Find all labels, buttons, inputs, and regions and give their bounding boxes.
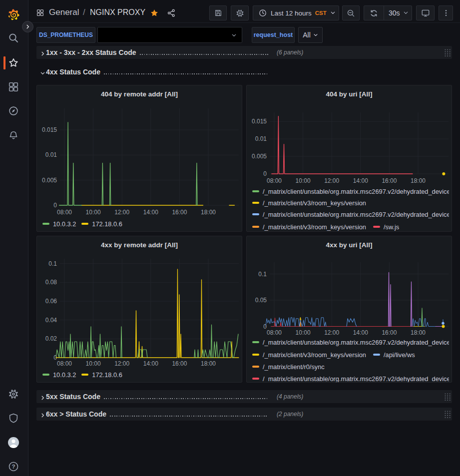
svg-text:0: 0 xyxy=(263,170,267,177)
svg-text:10:00: 10:00 xyxy=(86,360,101,367)
svg-text:08:00: 08:00 xyxy=(57,360,72,367)
svg-text:14:00: 14:00 xyxy=(143,360,158,367)
svg-text:0.06: 0.06 xyxy=(45,298,57,305)
svg-text:0.1: 0.1 xyxy=(48,260,57,267)
svg-text:0.02: 0.02 xyxy=(45,335,57,342)
svg-text:08:00: 08:00 xyxy=(267,177,282,184)
svg-text:?: ? xyxy=(12,464,15,470)
svg-text:18:00: 18:00 xyxy=(201,360,216,367)
svg-text:08:00: 08:00 xyxy=(267,329,282,336)
svg-text:0.01: 0.01 xyxy=(45,151,57,158)
svg-text:0.01: 0.01 xyxy=(255,135,267,142)
svg-text:18:00: 18:00 xyxy=(411,177,426,184)
svg-text:12:00: 12:00 xyxy=(324,329,339,336)
svg-text:12:00: 12:00 xyxy=(114,209,129,216)
svg-text:10:00: 10:00 xyxy=(296,329,311,336)
svg-text:12:00: 12:00 xyxy=(114,360,129,367)
svg-text:0: 0 xyxy=(53,202,57,209)
svg-text:0.08: 0.08 xyxy=(45,279,57,286)
svg-text:0.005: 0.005 xyxy=(42,177,57,184)
svg-text:0.005: 0.005 xyxy=(252,153,267,160)
svg-text:18:00: 18:00 xyxy=(201,209,216,216)
svg-text:18:00: 18:00 xyxy=(411,329,426,336)
svg-text:14:00: 14:00 xyxy=(143,209,158,216)
svg-text:14:00: 14:00 xyxy=(353,177,368,184)
svg-text:16:00: 16:00 xyxy=(382,177,397,184)
svg-text:0.05: 0.05 xyxy=(255,297,267,304)
svg-text:16:00: 16:00 xyxy=(172,209,187,216)
svg-text:10:00: 10:00 xyxy=(86,209,101,216)
svg-text:0.015: 0.015 xyxy=(42,126,57,133)
svg-text:0.1: 0.1 xyxy=(258,271,267,278)
svg-text:08:00: 08:00 xyxy=(57,209,72,216)
svg-text:0.015: 0.015 xyxy=(252,118,267,125)
svg-text:16:00: 16:00 xyxy=(382,329,397,336)
svg-text:10:00: 10:00 xyxy=(296,177,311,184)
svg-text:0.04: 0.04 xyxy=(45,317,57,324)
svg-text:12:00: 12:00 xyxy=(324,177,339,184)
svg-text:16:00: 16:00 xyxy=(172,360,187,367)
svg-text:14:00: 14:00 xyxy=(353,329,368,336)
....................
EXERCISE GOAL:
If an entry above contains a picture, leave that picture out and copy everything else exactly.

RESPONSE:
Find all labels, buttons, inputs, and regions and give their bounding boxes.
svg-text:0: 0 xyxy=(263,170,267,177)
svg-text:10:00: 10:00 xyxy=(86,360,101,367)
svg-text:08:00: 08:00 xyxy=(57,360,72,367)
svg-text:14:00: 14:00 xyxy=(143,360,158,367)
svg-text:0.06: 0.06 xyxy=(45,298,57,305)
svg-text:0.1: 0.1 xyxy=(48,260,57,267)
svg-text:0.02: 0.02 xyxy=(45,335,57,342)
svg-text:08:00: 08:00 xyxy=(267,177,282,184)
svg-text:?: ? xyxy=(12,464,15,470)
svg-text:18:00: 18:00 xyxy=(201,360,216,367)
svg-text:08:00: 08:00 xyxy=(267,329,282,336)
svg-text:0.01: 0.01 xyxy=(45,151,57,158)
svg-text:0.01: 0.01 xyxy=(255,135,267,142)
svg-text:18:00: 18:00 xyxy=(411,177,426,184)
svg-text:12:00: 12:00 xyxy=(324,329,339,336)
svg-text:12:00: 12:00 xyxy=(114,209,129,216)
svg-text:10:00: 10:00 xyxy=(296,329,311,336)
svg-text:12:00: 12:00 xyxy=(114,360,129,367)
svg-text:0: 0 xyxy=(53,202,57,209)
svg-text:0.08: 0.08 xyxy=(45,279,57,286)
svg-text:0.005: 0.005 xyxy=(42,177,57,184)
svg-text:0.005: 0.005 xyxy=(252,153,267,160)
svg-text:18:00: 18:00 xyxy=(201,209,216,216)
svg-text:18:00: 18:00 xyxy=(411,329,426,336)
svg-text:14:00: 14:00 xyxy=(143,209,158,216)
svg-text:14:00: 14:00 xyxy=(353,177,368,184)
svg-text:16:00: 16:00 xyxy=(382,177,397,184)
svg-text:0.05: 0.05 xyxy=(255,297,267,304)
svg-text:16:00: 16:00 xyxy=(172,209,187,216)
svg-text:10:00: 10:00 xyxy=(86,209,101,216)
svg-text:0.015: 0.015 xyxy=(42,126,57,133)
svg-text:0.1: 0.1 xyxy=(258,271,267,278)
svg-text:08:00: 08:00 xyxy=(57,209,72,216)
svg-text:0.015: 0.015 xyxy=(252,118,267,125)
svg-text:16:00: 16:00 xyxy=(382,329,397,336)
svg-text:10:00: 10:00 xyxy=(296,177,311,184)
svg-text:0.04: 0.04 xyxy=(45,317,57,324)
svg-text:12:00: 12:00 xyxy=(324,177,339,184)
svg-text:16:00: 16:00 xyxy=(172,360,187,367)
svg-text:14:00: 14:00 xyxy=(353,329,368,336)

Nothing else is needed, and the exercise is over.